Considerable work has been done in the field of cold cathodes. Avalanche-type cold cathodes have been constructed of silicon. A discussion of this work is reported in Philips Technical Review, VOL. 43, No. 3, Jan. 1989 by G.G.P. van Gorkom and A.M.E. Hoeberechts. Unfortunately, silicon cathodes suffer from poor efficiency, e.g., .about.1%. Such cathodes reverse bias a semiconductor junction into avalanche and because the excitons, i.e., hole-electron pairs, are generated at varying locations and in a random process, the electrons reaching the surface of the cathode have a bell-shaped energy distribution of which only the tail end of the bell exceeds the work function of silicon and are emitted.

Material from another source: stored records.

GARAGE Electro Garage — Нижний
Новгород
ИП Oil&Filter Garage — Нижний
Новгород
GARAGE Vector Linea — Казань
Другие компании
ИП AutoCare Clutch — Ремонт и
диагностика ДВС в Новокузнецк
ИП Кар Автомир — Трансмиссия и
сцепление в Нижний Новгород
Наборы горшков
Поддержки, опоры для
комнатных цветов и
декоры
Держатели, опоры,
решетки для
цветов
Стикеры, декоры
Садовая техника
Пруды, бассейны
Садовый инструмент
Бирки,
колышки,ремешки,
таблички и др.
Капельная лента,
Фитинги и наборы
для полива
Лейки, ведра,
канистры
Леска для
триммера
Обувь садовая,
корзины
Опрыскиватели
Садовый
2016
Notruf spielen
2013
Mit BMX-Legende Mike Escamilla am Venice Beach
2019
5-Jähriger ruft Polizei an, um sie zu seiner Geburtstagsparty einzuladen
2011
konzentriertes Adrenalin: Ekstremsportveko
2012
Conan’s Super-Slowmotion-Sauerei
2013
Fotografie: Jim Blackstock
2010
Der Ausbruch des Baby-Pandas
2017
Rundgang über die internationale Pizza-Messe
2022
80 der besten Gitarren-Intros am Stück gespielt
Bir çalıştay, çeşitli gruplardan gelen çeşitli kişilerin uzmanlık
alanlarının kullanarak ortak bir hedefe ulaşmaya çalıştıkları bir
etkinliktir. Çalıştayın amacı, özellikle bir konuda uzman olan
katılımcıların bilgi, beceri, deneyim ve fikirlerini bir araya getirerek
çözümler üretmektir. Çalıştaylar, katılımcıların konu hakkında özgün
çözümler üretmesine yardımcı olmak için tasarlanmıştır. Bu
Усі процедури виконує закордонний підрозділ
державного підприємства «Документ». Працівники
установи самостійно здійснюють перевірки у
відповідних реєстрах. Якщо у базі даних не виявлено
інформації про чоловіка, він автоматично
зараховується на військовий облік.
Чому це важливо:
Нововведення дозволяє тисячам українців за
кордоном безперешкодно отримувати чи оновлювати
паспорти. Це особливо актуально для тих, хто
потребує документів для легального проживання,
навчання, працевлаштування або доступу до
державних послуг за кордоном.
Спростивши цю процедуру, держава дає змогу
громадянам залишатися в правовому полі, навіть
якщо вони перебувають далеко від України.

Various schemes have been proposed to use GaAs, AlAs, and alloys thereof to accelerate electrons to energies exceeding the work function of GaAlAs or cesiated GaAlAs. These approaches, unfortunately, have severe limitations. The cesiated surfaces are extremely fragile in that cesium is a highly reactive element and even minuscule exposure to virtually any contaminant will poison the surface. GaAs has a work function of 4.7 eV necessitating very high "hot" energies of electrons within the GaAs. These high energies cause the upper conduction band valleys to be populated and in so doing, the electrons become heavy and slow down thus greatly defeating the purpose of this approach. The bare GaAlAs surface is also easily poisoned by contaminants.
Diamond is thought to have a negative electron affinity surface and has been shown by M. Kordesch of Ohio University to act as a cold cathode as disclosed in Electronics Letters , 1 Aug. 91, VOL. 27, No. 16. Diamond has the added advantage that its surface, once terminated by hydrogen, is extremely stable and virtually impossible to contaminate. Unfortunately, there are no known impurities with which to reliably and controllably render diamond N-type; damage-induced N-type. activity in diamond is virtually impossible to adequately control.
In experiments by the applicant and others, AlN (aluminum nitride) has recently been shown to exhibit a negative electron affinity surface. AlN and SiC (silicon carbide) have recently been shown to form miscible alloys over the entire mole fraction compositional range and heterojunctions of AlN and SiC have also been demonstrated as have heterojunctions with AlN and AlSiCN. While N-type impurity doping of AlN is difficult because the material must be absolutely free of oxygen, it is possible. A good discussion of some recent work with SiC-AlN mixtures is contained in the "3rd International Conference on Amorphous and Crystalline and Other Group IV-IV Materials", APR 11-13, 1990, G. L. Harris, et al. Additional details regarding it are found in U.S. Pat. No. 4,382,837.